I then spent the rest of the afternoon in the ENT office. There were many cases on sinus infections that required CT scans. Dr. Armstrong explained how the scans are examined; of course, I couldn’t completely understand what was happening due to my limited knowledge of medicine, but I did learn that grey was bad whilst black and white were generally good. I also managed to observe biopsies of skin cancers and observe the throat of a patient who had tonsillitis. Throughout this day specifically, there were many referrals being made depending on the patient’s case. This made me realize how well connected and interacting the medical community is, which grew my motivation to pursue this career. Once again, throughout all the consultations, Dr. Armstrong was very informative and answered all my questions. He presented medical concepts to the patients and myself in a comprehensible manner, which made the learning experience very interesting and enjoyable.
I spent all of my last day at the outpatient hospital in the OR and was very lucky to have observed different types of surgeries. The day began with ear tube placements for children and progressed to more complex sinus and oral surgeries in adults. I really liked the optics used to look inside the nose, especially when the procedure used a screen because I could fully see what was happening. At one point, the lights in the operating room were turned off and I could see the red lights of the surgical instrument inside the patient’s forehead! However, my favorite surgery involved the removal of a soft palate tumor in the mouth, which was almost the size of an egg!

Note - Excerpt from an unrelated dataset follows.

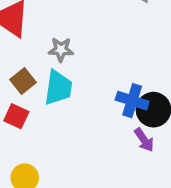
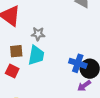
brown square: (23, 81) -> (16, 51), turned 32
purple arrow: (144, 140) -> (84, 86), turned 88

Each day at the office included interesting cases and procedures. It was clearly evident that all staff members where passionate about their work and I only hope that I feel the same way about my own career in the future. I am truly grateful for the experience that Dr. Armstrong and his staff had given me and truly valued every aspect of it to the fullest. There is so much more I want to write about but for those of you still reading, I think this more than enough information to process for now! This internship assured me that all the challenges I would face in the next four years would be worth it in the end and I am truly grateful for the experience. As a result, I now feel more confident in overcoming them and hope that it all works out!